California’s legal industry is still struggling to compete against a gargantuan black market. Regulations are onerous. The cost of permitting is sky-high. And most local governments still prohibit commercial marijuana operations within their borders.
The largest slice of the $100 million stimulus will go to the City of Los Angeles. The $22 million it will receive is “essential in supporting a well-regulated, equitable, and sustainable cannabis market,” said Mayor Eric Garcetti. Sixteen other governments will receive funds:
- Desert Hot Springs
- Humboldt County
- Lake County
- Long Beach
- Mendocino County
- Monterey County
- Nevada County
- San Diego
- San Francisco
- Santa Rosa
- Sonoma County
- Trinity County
Cities and counties will use the funds to hire staff to help businesses complete the necessary environmental studies and transition to licensed operations. But is it enough?

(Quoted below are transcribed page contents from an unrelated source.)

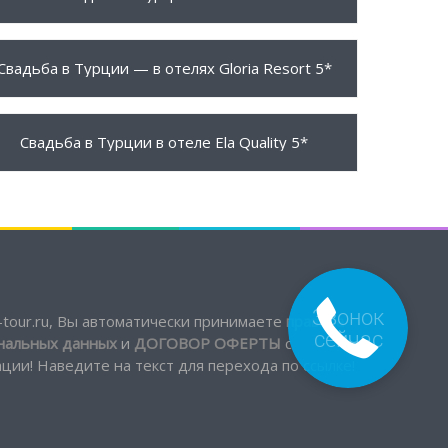
950 $
ПОДРОБНЕЕ
Свадьба в Турции — в отелях Gloria Resort 5*
5950 $
ПОДРОБНЕЕ
Свадьба в Турции в отеле Ela Quality 5*
tour.ru, Вы автоматически принимаете
правила
Звонок
сейчас
ональных данных
и
ДОГОВОР ОФЕРТЫ
с
ии! Наведите на текст для перехода по ссылке!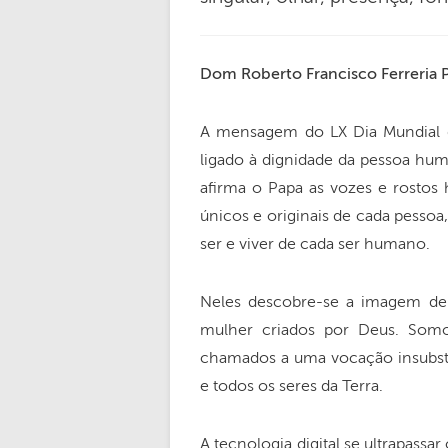
Dom Roberto Francisco Ferreria 
A mensagem do LX Dia Mundial 
ligado à dignidade da pessoa hu
afirma o Papa as vozes e rostos
únicos e originais de cada pessoa
ser e viver de cada ser humano.
Neles descobre-se a imagem de
mulher criados por Deus. Som
chamados a uma vocação insubsti
e todos os seres da Terra.
A tecnologia digital se ultrapassar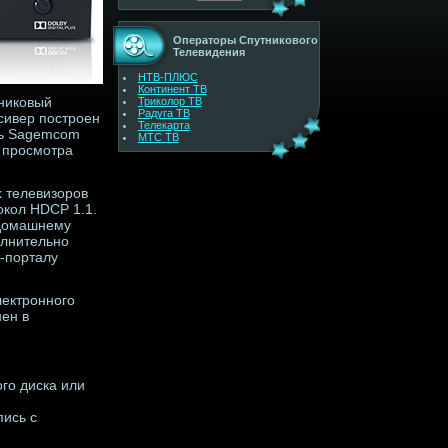
Операторы Спутникового
Телевидения
НТВ-ПЛЮС
Континент ТВ
никовый
Триколор ТВ
Радуга ТВ
сивер построен
Телекарта
ль Sagemcom
МТС ТВ
 просмотра
 телевизоров
окол HDCP 1.1.
 домашнему
олнительно
-порталу
лектронного
ен в
ого диска или
пись с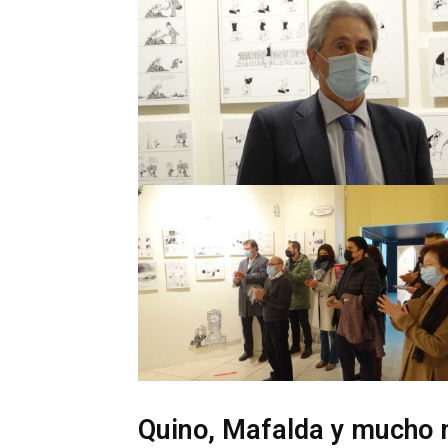
Quino, Mafalda y mucho 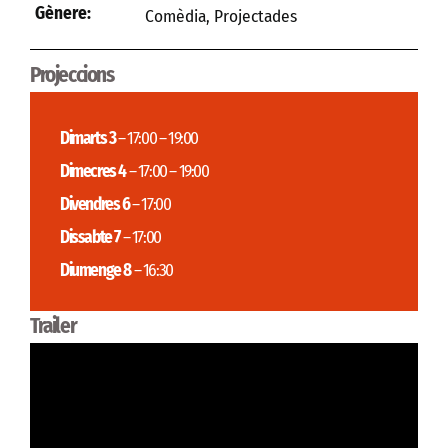
Gènere:
Comèdia
,
Projectades
Projeccions
Dimarts 3
– 17:00 – 19:00
Dimecres 4
– 17:00 – 19:00
Divendres 6
– 17:00
Dissabte 7
– 17:00
Diumenge 8
– 16:30
Trailer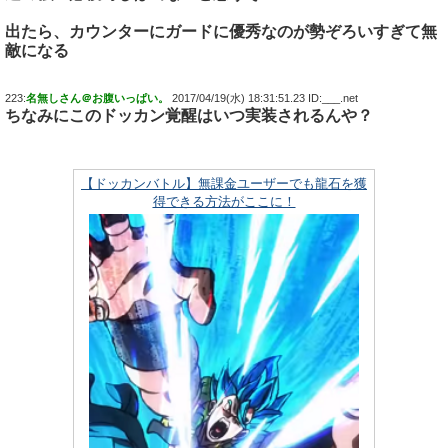
出たら、カウンターにガードに優秀なのが勢ぞろいすぎて無
敵になる
223:
名無しさん＠お腹いっぱい。
2017/04/19(水) 18:31:51.23 ID:___.net
ちなみにこのドッカン覚醒はいつ実装されるんや？
【ドッカンバトル】無課金ユーザーでも龍石を獲
得できる方法がここに！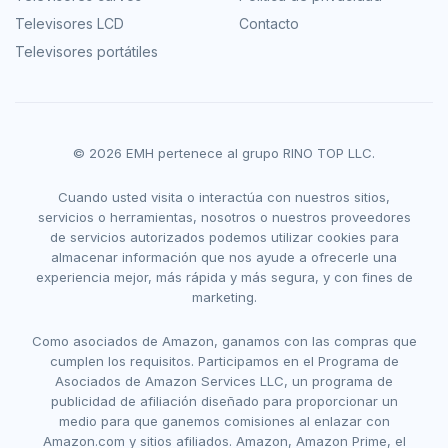
Televisores LCD
Contacto
Televisores portátiles
© 2026 EMH pertenece al grupo RINO TOP LLC.
Cuando usted visita o interactúa con nuestros sitios,
servicios o herramientas, nosotros o nuestros proveedores
de servicios autorizados podemos utilizar cookies para
almacenar información que nos ayude a ofrecerle una
experiencia mejor, más rápida y más segura, y con fines de
marketing.
Como asociados de Amazon, ganamos con las compras que
cumplen los requisitos. Participamos en el Programa de
Asociados de Amazon Services LLC, un programa de
publicidad de afiliación diseñado para proporcionar un
medio para que ganemos comisiones al enlazar con
Amazon.com y sitios afiliados. Amazon, Amazon Prime, el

Jerred Kiloh, president of the United Cannabis Business Assn., fears the grants don't address the real problem. They do nothing to encourage cities to lift their commercial cannabis bans, nor do they address high taxation and burdensome regulations.
“The real problem is CEQA analysis is a very arduous process,” Kiloh told the Los Angeles Times. “I think it would be good to have more reform of the licensing system instead of just putting money to it.”
On the six-month provisional permit extension, Newsom is already receiving pushback from environmental groups. A coalition led by the Sierra Club plans to fight it. But without the extension, the governor warned that “a significant number of these licensees could fall out of the legal cannabis system” entirely.
The impact of high taxes, red tape, local bans, and environmental rules are evident in the numbers. According to the governor’s office, 82% of the state’s cannabis licensees were still working on provisional licenses as of April. California’s illegal businesses outnumber legal ones by nearly 3 to 1.